ABOUT THIS TASK ::
Provide a verbatim copy of all the records below, leaving the images out.

DATA LISTING ::
-------

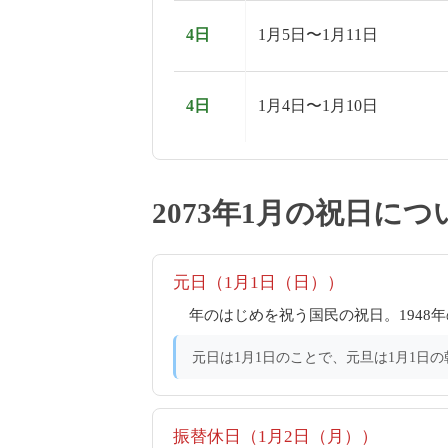
4日
1月5日〜1月11日
4日
1月4日〜1月10日
2073年1月の祝日につ
元日（1月1日（日））
年のはじめを祝う国民の祝日。194
元日は1月1日のことで、元旦は1月1日
振替休日（1月2日（月））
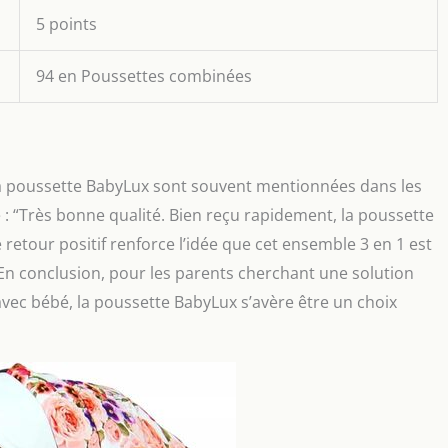
5 points
94 en Poussettes combinées
 la poussette BabyLux sont souvent mentionnées dans les
 : “Très bonne qualité. Bien reçu rapidement, la poussette
e retour positif renforce l’idée que cet ensemble 3 en 1 est
En conclusion, pour les parents cherchant une solution
vec bébé, la poussette BabyLux s’avère être un choix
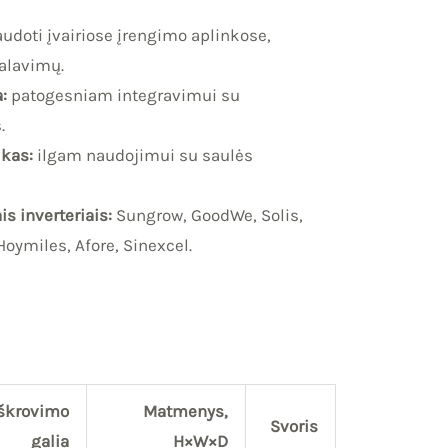
doti įvairiose įrengimo aplinkose,
alavimų.
:
patogesniam integravimui su
.
ikas:
ilgam naudojimui su saulės
s inverteriais:
Sungrow, GoodWe, Solis,
Hoymiles, Afore, Sinexcel.
iškrovimo
Matmenys,
Svoris
galia
H×W×D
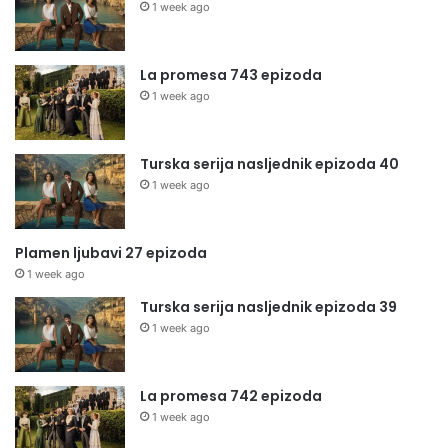
1 week ago
La promesa 743 epizoda
1 week ago
Turska serija nasljednik epizoda 40
1 week ago
Plamen ljubavi 27 epizoda
1 week ago
Turska serija nasljednik epizoda 39
1 week ago
La promesa 742 epizoda
1 week ago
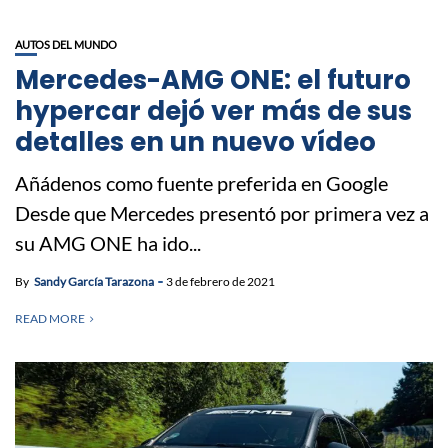
AUTOS DEL MUNDO
Mercedes-AMG ONE: el futuro
hypercar dejó ver más de sus
detalles en un nuevo vídeo
Añádenos como fuente preferida en Google
Desde que Mercedes presentó por primera vez a
su AMG ONE ha ido...
By
Sandy García Tarazona
3 de febrero de 2021
READ MORE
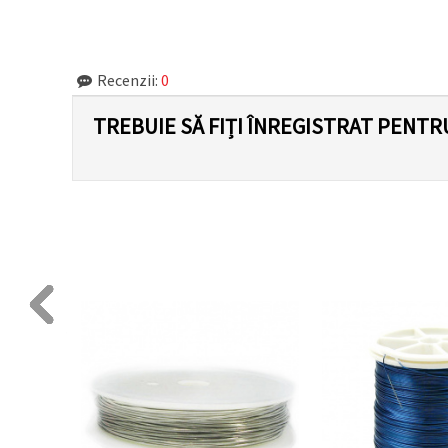
făcând clic
pe butonul
"Salvați"
Recenzii:
0
Аcceptati
toate!
TREBUIE SĂ FIȚI ÎNREGISTRAT PENTR
Setări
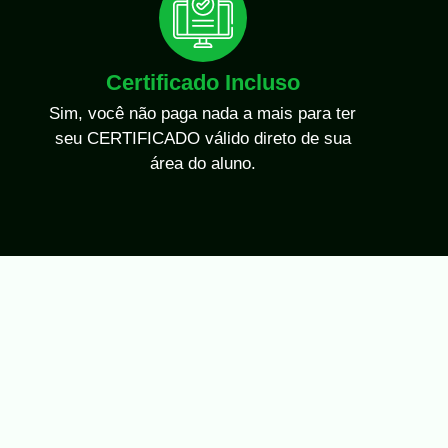
Certificado Incluso
Sim, você não paga nada a mais para ter
seu CERTIFICADO válido direto de sua
área do aluno.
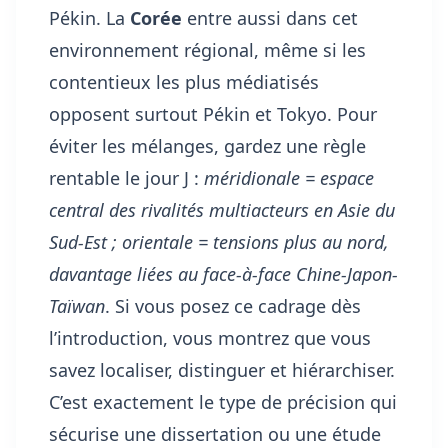
Pékin. La
Corée
entre aussi dans cet
environnement régional, même si les
contentieux les plus médiatisés
opposent surtout Pékin et Tokyo. Pour
éviter les mélanges, gardez une règle
rentable le jour J :
méridionale = espace
central des rivalités multiacteurs en Asie du
Sud-Est ; orientale = tensions plus au nord,
davantage liées au face-à-face Chine-Japon-
Taïwan
. Si vous posez ce cadrage dès
l’introduction, vous montrez que vous
savez localiser, distinguer et hiérarchiser.
C’est exactement le type de précision qui
sécurise une dissertation ou une étude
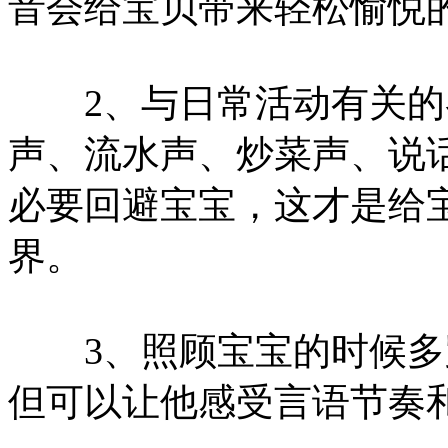
音会给宝贝带来轻松愉悦
2、与日常活动有关的
声、流水声、炒菜声、说
必要回避宝宝，这才是给
界。
3、照顾宝宝的时候多
但可以让他感受言语节奏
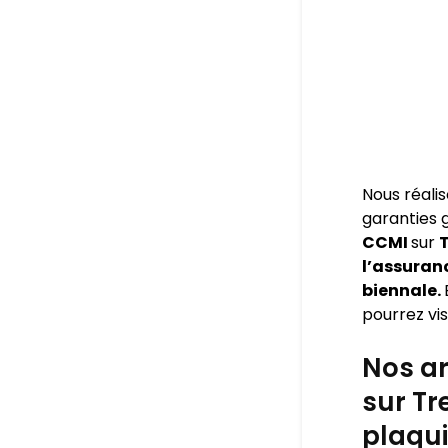
Nous réali
garanties
CCMI
sur
T
l’assuran
biennale.
pourrez visi
Nos ar
sur Tr
plaqui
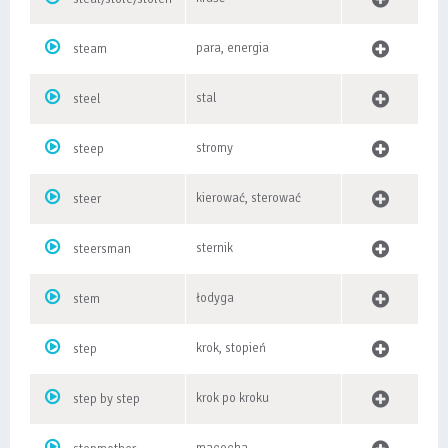
para, energia
steam
stal
steel
stromy
steep
kierować, sterować
steer
sternik
steersman
łodyga
stem
krok, stopień
step
krok po kroku
step by step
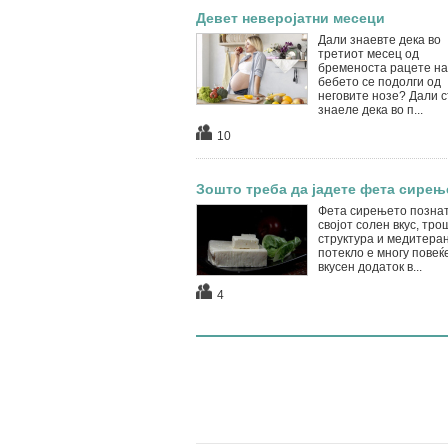
Девет неверојатни месеци
Дали знаевте дека во
третиот месец од
бременоста рацете на
бебето се подолги од
неговите нозе? Дали с
знаеле дека во п...
10
Зошто треба да јадете фета сирењ
Фета сирењето познат
својот солен вкус, тр
структура и медитера
потекло е многу повеќ
вкусен додаток в...
4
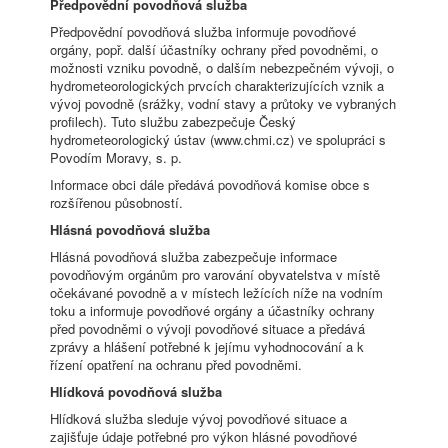
Předpovědní povodňová služba
Předpovědní povodňová služba informuje povodňové
orgány, popř. další účastníky ochrany před povodněmi, o
možnosti vzniku povodně, o dalším nebezpečném vývoji, o
hydrometeorologických prvcích charakterizujících vznik a
vývoj povodně (srážky, vodní stavy a průtoky ve vybraných
profilech). Tuto službu zabezpečuje Český
hydrometeorologický ústav (www.chmi.cz) ve spolupráci s
Povodím Moravy, s. p.
Informace obci dále předává povodňová komise obce s
rozšířenou působností.
Hlásná povodňová služba
Hlásná povodňová služba zabezpečuje informace
povodňovým orgánům pro varování obyvatelstva v místě
očekávané povodně a v místech ležících níže na vodním
toku a informuje povodňové orgány a účastníky ochrany
před povodněmi o vývoji povodňové situace a předává
zprávy a hlášení potřebné k jejímu vyhodnocování a k
řízení opatření na ochranu před povodněmi.
Hlídková povodňová služba
Hlídková služba sleduje vývoj povodňové situace a
zajišťuje údaje potřebné pro výkon hlásné povodňové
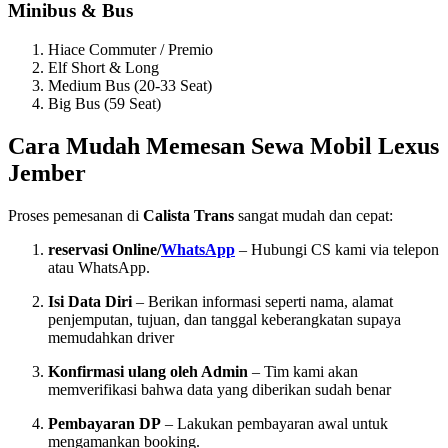
Minibus & Bus
Hiace Commuter / Premio
Elf Short & Long
Medium Bus (20-33 Seat)
Big Bus (59 Seat)
Cara Mudah Memesan Sewa Mobil Lexus
Jember
Proses pemesanan di
Calista Trans
sangat mudah dan cepat:
reservasi Online/
WhatsApp
– Hubungi CS kami via telepon
atau WhatsApp.
Isi Data Diri
– Berikan informasi seperti nama, alamat
penjemputan, tujuan, dan tanggal keberangkatan supaya
memudahkan driver
Konfirmasi ulang oleh Admin
– Tim kami akan
memverifikasi bahwa data yang diberikan sudah benar
Pembayaran DP
– Lakukan pembayaran awal untuk
mengamankan booking.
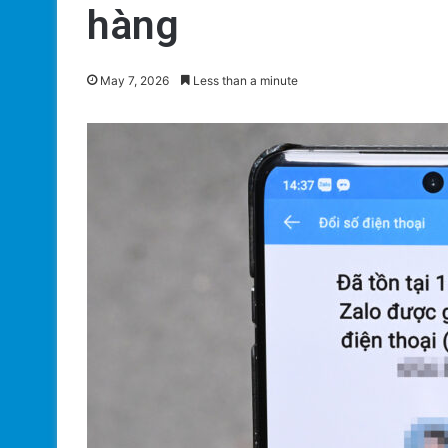
hàng
May 7, 2026
Less than a minute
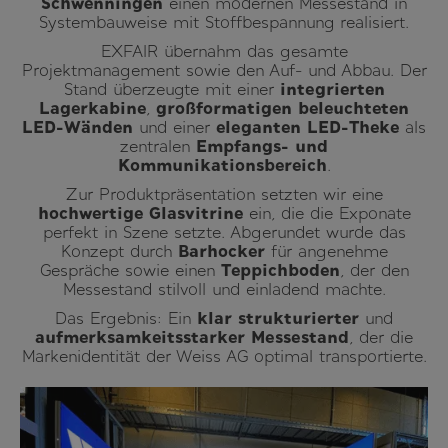
Schwenningen
einen modernen Messestand in
Systembauweise mit Stoffbespannung realisiert.
EXFAIR übernahm das gesamte
Projektmanagement sowie den Auf- und Abbau. Der
Stand überzeugte mit einer
integrierten
Lagerkabine
,
großformatigen beleuchteten
LED-Wänden
und einer
eleganten LED-Theke
als
zentralen
Empfangs- und
Kommunikationsbereich
.
Zur Produktpräsentation setzten wir eine
hochwertige Glasvitrine
ein, die die Exponate
perfekt in Szene setzte. Abgerundet wurde das
Konzept durch
Barhocker
für angenehme
Gespräche sowie einen
Teppichboden
, der den
Messestand stilvoll und einladend machte.
Das Ergebnis: Ein
klar strukturierter
und
aufmerksamkeitsstarker Messestand
, der die
Markenidentität der Weiss AG optimal transportierte.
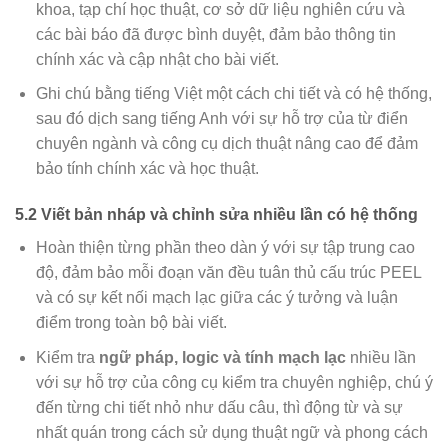
khoa, tạp chí học thuật, cơ sở dữ liệu nghiên cứu và
các bài báo đã được bình duyệt, đảm bảo thông tin
chính xác và cập nhật cho bài viết.
Ghi chú bằng tiếng Việt một cách chi tiết và có hệ thống,
sau đó dịch sang tiếng Anh với sự hỗ trợ của từ điển
chuyên ngành và công cụ dịch thuật nâng cao để đảm
bảo tính chính xác và học thuật.
5.2 Viết bản nháp và chỉnh sửa nhiều lần có hệ thống
Hoàn thiện từng phần theo dàn ý với sự tập trung cao
độ, đảm bảo mỗi đoạn văn đều tuân thủ cấu trúc PEEL
và có sự kết nối mạch lạc giữa các ý tưởng và luận
điểm trong toàn bộ bài viết.
Kiểm tra
ngữ pháp, logic và tính mạch lạc
nhiều lần
với sự hỗ trợ của công cụ kiểm tra chuyên nghiệp, chú ý
đến từng chi tiết nhỏ như dấu câu, thì động từ và sự
nhất quán trong cách sử dụng thuật ngữ và phong cách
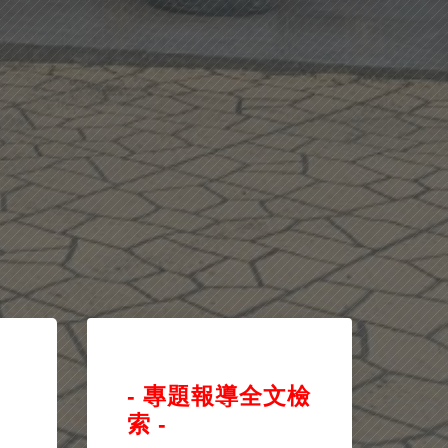
- 專題報導全文檢
索 -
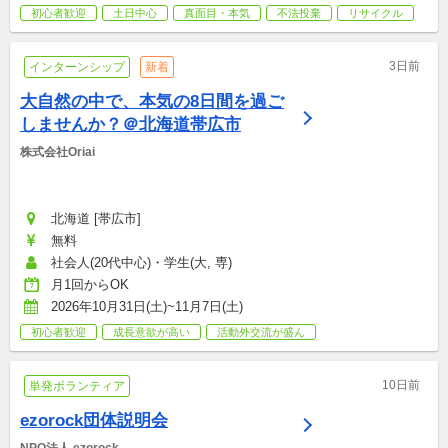
初心者歓迎
土日中心
真面目・本気
不法投棄
リサイクル
3日前
インターンシップ
新着
大自然の中で、本気の8日間を過ご
しませんか？＠北海道帯広市
株式会社Oriai
北海道 [帯広市]
無料
社会人(20代中心)・学生(大, 専)
月1回からOK
2026年10月31日(土)~11月7日(土)
初心者歓迎
成長意欲が高い
活動外交流が盛ん
10日前
単発ボランティア
ezorock団体説明会
NPO法人 ezorock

-------

ANSWER BOX ::
4日
1月5日〜1月11日
4日
1月4日〜1月10日
2073年1月の祝日につ
元日（1月1日（日））
年のはじめを祝う国民の祝日。194
元日は1月1日のことで、元旦は1月1日
振替休日（1月2日（月））
5 points
94 en Poussettes combinées
 la poussette BabyLux sont souvent mentionnées dans les
 : “Très bonne qualité. Bien reçu rapidement, la poussette
e retour positif renforce l’idée que cet ensemble 3 en 1 est
En conclusion, pour les parents cherchant une solution
vec bébé, la poussette BabyLux s’avère être un choix
doti įvairiose įrengimo aplinkose,
alavimų.
:
patogesniam integravimui su
.
ikas:
ilgam naudojimui su saulės
s inverteriais:
Sungrow, GoodWe, Solis,
Hoymiles, Afore, Sinexcel.
iškrovimo
Matmenys,
Svoris
galia
H×W×D
1 week ago
La promesa 743 epizoda
1 week ago
Turska serija nasljednik epizoda 40
1 week ago
Plamen ljubavi 27 epizoda
1 week ago
Turska serija nasljednik epizoda 39
1 week ago
La promesa 742 epizoda
1 week ago
AUTOS DEL MUNDO
Mercedes-AMG ONE: el futuro
hypercar dejó ver más de sus
detalles en un nuevo vídeo
Añádenos como fuente preferida en Google
Desde que Mercedes presentó por primera vez a
su AMG ONE ha ido...
By
Sandy García Tarazona
3 de febrero de 2021
READ MORE
făcând clic
pe butonul
"Salvați"
Recenzii:
0
Аcceptati
toate!
TREBUIE SĂ FIȚI ÎNREGISTRAT PENTR
Setări
Certificado Incluso
Sim, você não paga nada a mais para ter
seu CERTIFICADO válido direto de sua
área do aluno.
Pékin. La
Corée
entre aussi dans cet
environnement régional, même si les
contentieux les plus médiatisés
opposent surtout Pékin et Tokyo. Pour
éviter les mélanges, gardez une règle
rentable le jour J :
méridionale = espace
central des rivalités multiacteurs en Asie du
Sud-Est ; orientale = tensions plus au nord,
davantage liées au face-à-face Chine-Japon-
Taïwan
. Si vous posez ce cadrage dès
l’introduction, vous montrez que vous
savez localiser, distinguer et hiérarchiser.
C’est exactement le type de précision qui
sécurise une dissertation ou une étude
音会给宝贝带来轻松愉悦
2、与日常活动有关的
声、流水声、炒菜声、说
必要回避宝宝，这才是给
界。
3、照顾宝宝的时候多
但可以让他感受言语节奏
Nous réali
garanties
CCMI
sur
T
l’assuran
biennale.
pourrez visi
Nos ar
sur Tr
plaqui
para, energia
steam
stal
steel
stromy
steep
kierować, sterować
steer
sternik
steersman
łodyga
stem
krok, stopień
step
krok po kroku
step by step
Девет неверојатни месеци
Дали знаевте дека во
третиот месец од
бременоста рацете на
бебето се подолги од
неговите нозе? Дали с
знаеле дека во п...
10
Зошто треба да јадете фета сирењ
Фета сирењето познат
својот солен вкус, тр
структура и медитера
потекло е многу повеќ
вкусен додаток в...
4
Předpovědní povodňová služba
Předpovědní povodňová služba informuje povodňové
orgány, popř. další účastníky ochrany před povodněmi, o
možnosti vzniku povodně, o dalším nebezpečném vývoji, o
hydrometeorologických prvcích charakterizujících vznik a
vývoj povodně (srážky, vodní stavy a průtoky ve vybraných
profilech). Tuto službu zabezpečuje Český
hydrometeorologický ústav (www.chmi.cz) ve spolupráci s
Povodím Moravy, s. p.
Informace obci dále předává povodňová komise obce s
rozšířenou působností.
Hlásná povodňová služba
Hlásná povodňová služba zabezpečuje informace
povodňovým orgánům pro varování obyvatelstva v místě
očekávané povodně a v místech ležících níže na vodním
toku a informuje povodňové orgány a účastníky ochrany
před povodněmi o vývoji povodňové situace a předává
zprávy a hlášení potřebné k jejímu vyhodnocování a k
řízení opatření na ochranu před povodněmi.
Hlídková povodňová služba
Hlídková služba sleduje vývoj povodňové situace a
zajišťuje údaje potřebné pro výkon hlásné povodňové
Minibus & Bus
Hiace Commuter / Premio
Elf Short & Long
Medium Bus (20-33 Seat)
Big Bus (59 Seat)
Cara Mudah Memesan Sewa Mobil Lexus
Jember
Proses pemesanan di
Calista Trans
sangat mudah dan cepat:
reservasi Online/
WhatsApp
– Hubungi CS kami via telepon
atau WhatsApp.
Isi Data Diri
– Berikan informasi seperti nama, alamat
penjemputan, tujuan, dan tanggal keberangkatan supaya
memudahkan driver
Konfirmasi ulang oleh Admin
– Tim kami akan
memverifikasi bahwa data yang diberikan sudah benar
Pembayaran DP
– Lakukan pembayaran awal untuk
mengamankan booking.
hàng
May 7, 2026
Less than a minute
Schwenningen
einen modernen Messestand in
Systembauweise mit Stoffbespannung realisiert.
EXFAIR übernahm das gesamte
Projektmanagement sowie den Auf- und Abbau. Der
Stand überzeugte mit einer
integrierten
Lagerkabine
,
großformatigen beleuchteten
LED-Wänden
und einer
eleganten LED-Theke
als
zentralen
Empfangs- und
Kommunikationsbereich
.
Zur Produktpräsentation setzten wir eine
hochwertige Glasvitrine
ein, die die Exponate
perfekt in Szene setzte. Abgerundet wurde das
Konzept durch
Barhocker
für angenehme
Gespräche sowie einen
Teppichboden
, der den
Messestand stilvoll und einladend machte.
Das Ergebnis: Ein
klar strukturierter
und
aufmerksamkeitsstarker Messestand
, der die
Markenidentität der Weiss AG optimal transportierte.
khoa, tạp chí học thuật, cơ sở dữ liệu nghiên cứu và
các bài báo đã được bình duyệt, đảm bảo thông tin
chính xác và cập nhật cho bài viết.
Ghi chú bằng tiếng Việt một cách chi tiết và có hệ thống,
sau đó dịch sang tiếng Anh với sự hỗ trợ của từ điển
chuyên ngành và công cụ dịch thuật nâng cao để đảm
bảo tính chính xác và học thuật.
5.2 Viết bản nháp và chỉnh sửa nhiều lần có hệ thống
Hoàn thiện từng phần theo dàn ý với sự tập trung cao
độ, đảm bảo mỗi đoạn văn đều tuân thủ cấu trúc PEEL
và có sự kết nối mạch lạc giữa các ý tưởng và luận
điểm trong toàn bộ bài viết.
Kiểm tra
ngữ pháp, logic và tính mạch lạc
nhiều lần
với sự hỗ trợ của công cụ kiểm tra chuyên nghiệp, chú ý
đến từng chi tiết nhỏ như dấu câu, thì động từ và sự
nhất quán trong cách sử dụng thuật ngữ và phong cách
- 專題報導全文檢
索 -
初心者歓迎
土日中心
真面目・本気
不法投棄
リサイクル
3日前
インターンシップ
新着
大自然の中で、本気の8日間を過ご
しませんか？＠北海道帯広市
株式会社Oriai
北海道 [帯広市]
無料
社会人(20代中心)・学生(大, 専)
月1回からOK
2026年10月31日(土)~11月7日(土)
初心者歓迎
成長意欲が高い
活動外交流が盛ん
10日前
単発ボランティア
ezorock団体説明会
NPO法人 ezorock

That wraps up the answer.